Dan Fruck is one of those seniors. As he walked the halls of the school, one of the last times as a student, he lit up the building. 

“No way Robinson, you ain’t catching me buddy,” he jokes with one faculty member. 

He said he’s had a great experience at the school over the years, and has gotten to know many of the people in the building. Now, he can read what his classmates and teachers have written to him, in his senior yearbook. 

“It was so touching to get the yearbook,” Fruck said. “Sorry, I’m getting emotional here, but it was just so touching.”

It was a touching gift that was headed by an Erie 1 BOCES teacher, Karen Galluch. Since October, Galluch has spent about 60 hours putting the braille yearbooks together. 

“I went during February break, I took a whole bunch of pages, and when I had some time, I would do that. I would braille pages,” she said. “Whenever you found time, you would do it.”

Galluch had some help from other Erie 1 BOCES and Lancaster High School staff to make the two braille yearbooks. Karen Weickart, Tammy Velletta and Stephanie Collins helped put them together. Lancaster’s Yearbook Advisor, Katie Staszak, and Yearbook Business Manager, Rob Gross, also assisted.

The other yearbook went to Andrew Miles. 

“I’ve used Braille ever since Kindergarten, so 13 years,” Miles said. 

As News 4 filmed, Andrew sat and read the names of his fellow classmates from his personal yearbook.

“I was very pleased to get it, and it looked very amazing,” he said. 

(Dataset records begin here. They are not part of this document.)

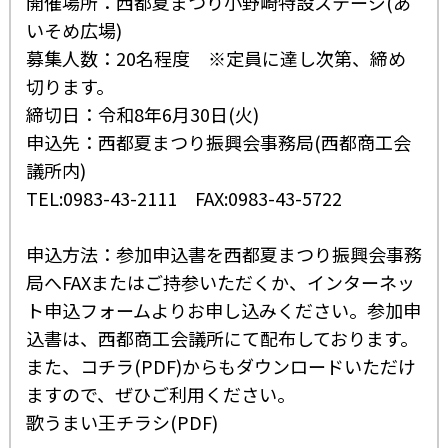
開催場所：西都夏まつり小野崎特設ステージ(あ
いそめ広場)
募集人数：20名程度 ※定員に達し次第、締め
切ります。
締切日：令和8年6月30日(火)
申込先：西都夏まつり振興会事務局(西都商工会
議所内)
TEL:0983-43-2111 FAX:0983-43-5722
申込方法：参加申込書を西都夏まつり振興会事務
局へFAXまたはご持参いただくか、
インターネッ
ト申込フォーム
よりお申し込みください。参加申
込書は、西都商工会議所にて配布しております。
また、
コチラ(PDF)
からもダウンロードいただけ
ますので、ぜひご利用ください。
歌うまい王チラシ(PDF)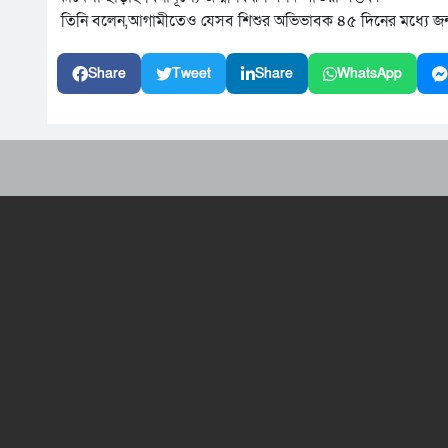
তিনি বলেন,আগামীতেও যেসব শিশুর অভিভাবক ৪৫ দিনের মধ্যে জন্ম
Share
Tweet
Share
WhatsApp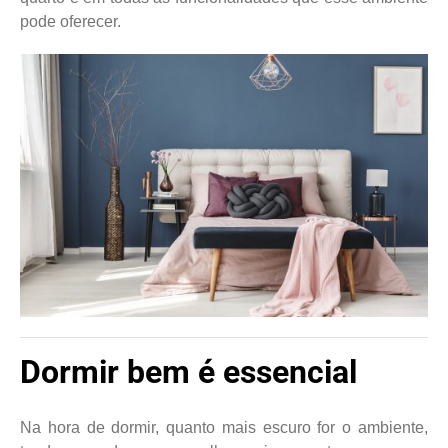
pode oferecer.
Dormir bem é essencial
Na hora de dormir, quanto mais escuro for o ambiente,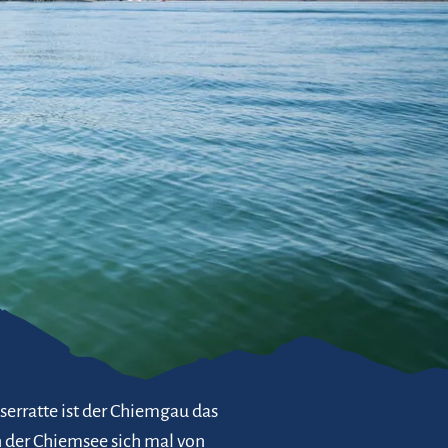
serratte ist der Chiemgau das
n der Chiemsee sich mal von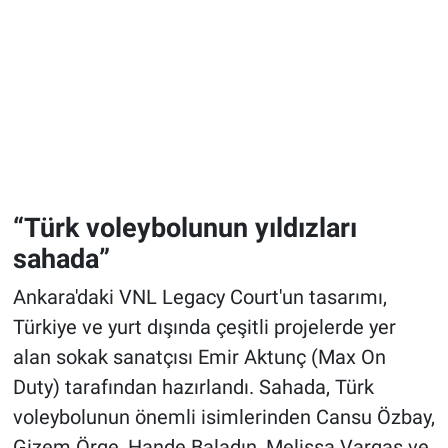
“Türk voleybolunun yıldızları
sahada”
Ankara'daki VNL Legacy Court'un tasarımı,
Türkiye ve yurt dışında çeşitli projelerde yer
alan sokak sanatçısı Emir Aktunç (Max On
Duty) tarafından hazırlandı. Sahada, Türk
voleybolunun önemli isimlerinden Cansu Özbay,
Gizem Örge, Hande Baladın, Melissa Vargas ve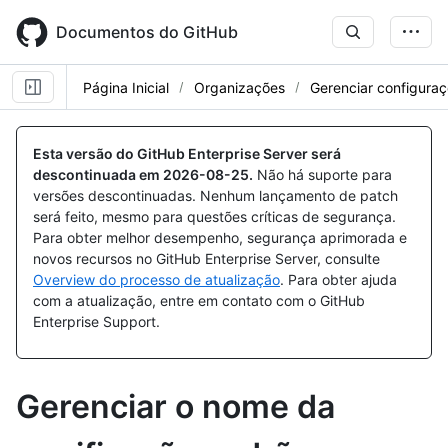
Skip
to
Documentos do GitHub
main
content
Página Inicial
Organizações
Gerenciar configura
Esta versão do GitHub Enterprise Server será
descontinuada em
2026-08-25
.
Não há suporte para
versões descontinuadas. Nenhum lançamento de patch
será feito, mesmo para questões críticas de segurança.
Para obter melhor desempenho, segurança aprimorada e
novos recursos no GitHub Enterprise Server, consulte
Overview do processo de atualização
. Para obter ajuda
com a atualização, entre em contato com o GitHub
Enterprise Support.
Gerenciar o nome da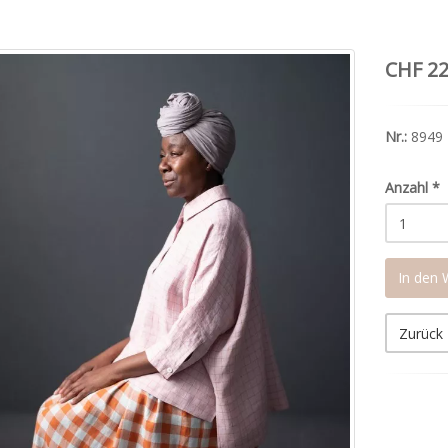
CHF 22
Nr.:
8949
Anzahl
*
In den
Zurück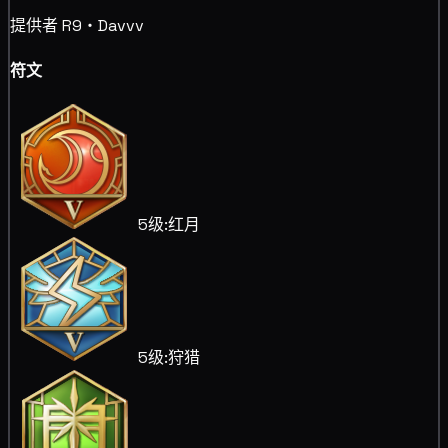
提供者 R9・Davvv
符文
5级:红月
5级:狩猎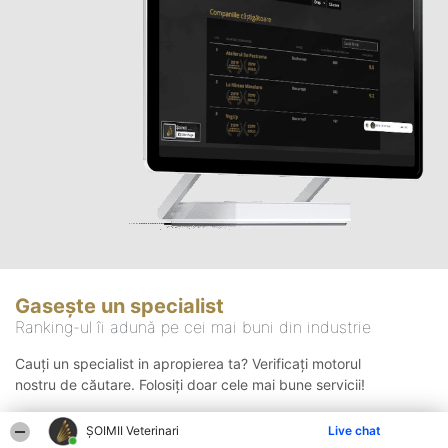
Gasește un specialist
Ranking-ul îi adună pe cei mai buni din industrie
Cauți un specialist in apropierea ta? Verificați motorul
nostru de căutare. Folosiți doar cele mai bune servicii!
ȘOIMII Veterinari
Live chat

Galluch has known the two students since kindergarten. She’s a specialist in vision education and taught Dan and Andrew how to read braille when they were just kids. She’s prepared their braille material over the years, and taught them how to use a program that can transcribe words into braille, and the other way around. She’s helped set them up to be independent adults. 

“They want to be independent, they don’t want people to help them,” Galluch said. 

And when asked why she spent all that time creating these yearbooks for Dan and Andrew, she said it’s just what teachers do. 

“That’s something I thought the boys would really need and want,” she said. “It’s what a teacher does.”

And both seniors have big plans after graduation. Andrew plans to go to ECC in the fall. He wants to be a historian one day. Dan is musically inclined, and would like to get into music therapy or massage therapy one day. 

Karen Galluch plans to retire this upcoming December.